1. Identify the power and resistances The power ( P ) supplied is ( 12 , W ).

2. Use the power formula Recall the relationship between power, voltage, and current: $$ P = V \times I $$ We know ( P = 12 , W ), so: $$ V = \frac{P}{I} $$

3. Determine total current Using the current provided, we have ( I_1 = 2 , A ).

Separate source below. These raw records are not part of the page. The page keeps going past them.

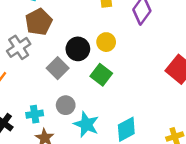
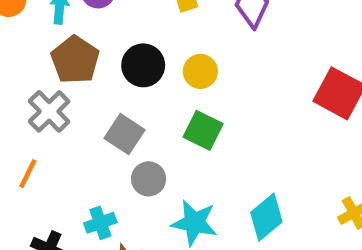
black circle: (78, 49) -> (143, 65), moved
gray circle: (66, 105) -> (149, 179), moved

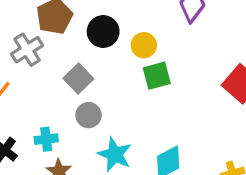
green square: (203, 130) -> (157, 76), moved, turned 36

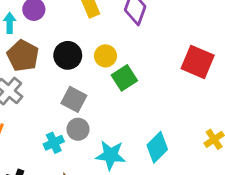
gray square: (78, 79) -> (74, 99), moved
cyan cross: (46, 139) -> (54, 143), moved

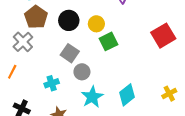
red square: (198, 62) -> (163, 36), turned 30
gray circle: (78, 129) -> (82, 72), moved
cyan star: (111, 155) -> (92, 97), turned 30

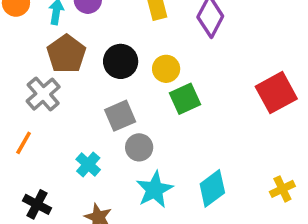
gray square: (70, 53) -> (120, 116), turned 30
cyan cross: (52, 83) -> (88, 164), turned -32

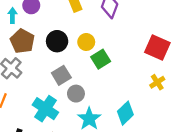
red square: (276, 93) -> (157, 48), turned -30
cyan cross: (88, 164) -> (45, 109), size x1.6
yellow cross: (282, 189) -> (157, 82), moved

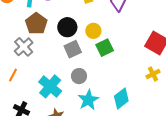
gray square: (61, 75) -> (73, 49), moved

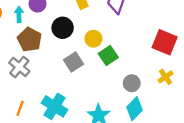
black circle: (67, 27) -> (63, 28), moved
orange line: (13, 75) -> (20, 108), moved
gray circle: (79, 76) -> (132, 83), moved

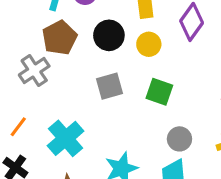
yellow circle: (93, 39) -> (149, 44), moved
green square: (108, 55) -> (159, 92), turned 36

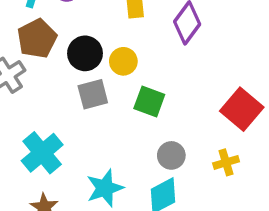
black circle: (109, 35) -> (85, 53), moved
yellow circle: (149, 44) -> (123, 61), moved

4. Apply Kirchhoff's Current Law (KCL) At the junction where currents split: $$ I = I_1 + I_2 + I_3 $$ Substituting for ( I_1 ): $$ I = 2 + I_2 + I_3 $$

5. Find voltage required for each branch For the resistors in parallel:

• The voltage across the ( 6 , \Omega ) resistor: $$ V_{6\Omega} = I_2 \times 6 $$
• The voltage across the ( 9 , \Omega ) resistor: $$ V_{9\Omega} = I_3 \times 9 $$

6. Set equations for voltage in parallel Since the resistors are in parallel, the voltage remains the same: $$ I_2 \times 6 = I_3 \times 9 $$

7. Express ( I_3 ) in terms of ( I_2 ) Rearranging the previous equation gives: $$ I_3 = \frac{2}{3} I_2 $$

8. Substitute into KCL Now substituting ( I_3 ) back into our KCL equation: $$ I = 2 + I_2 + \frac{2}{3} I_2 $$ This simplifies to: $$ I = 2 + \frac{5}{3} I_2 $$

9. Resolve for ( I_2 ) Knowing that ( I = 12/6 = 2 ), we rewrite the equation: $$ 2 = 2 + \frac{5}{3} I_2 $$ This leads to: $$ 0 = \frac{5}{3} I_2 $$ So, we find: $$ I_2 = \frac{3}{5} (I - 2) $$

10. Final calculations Substituting back the values will yield the value of ( I_2 ).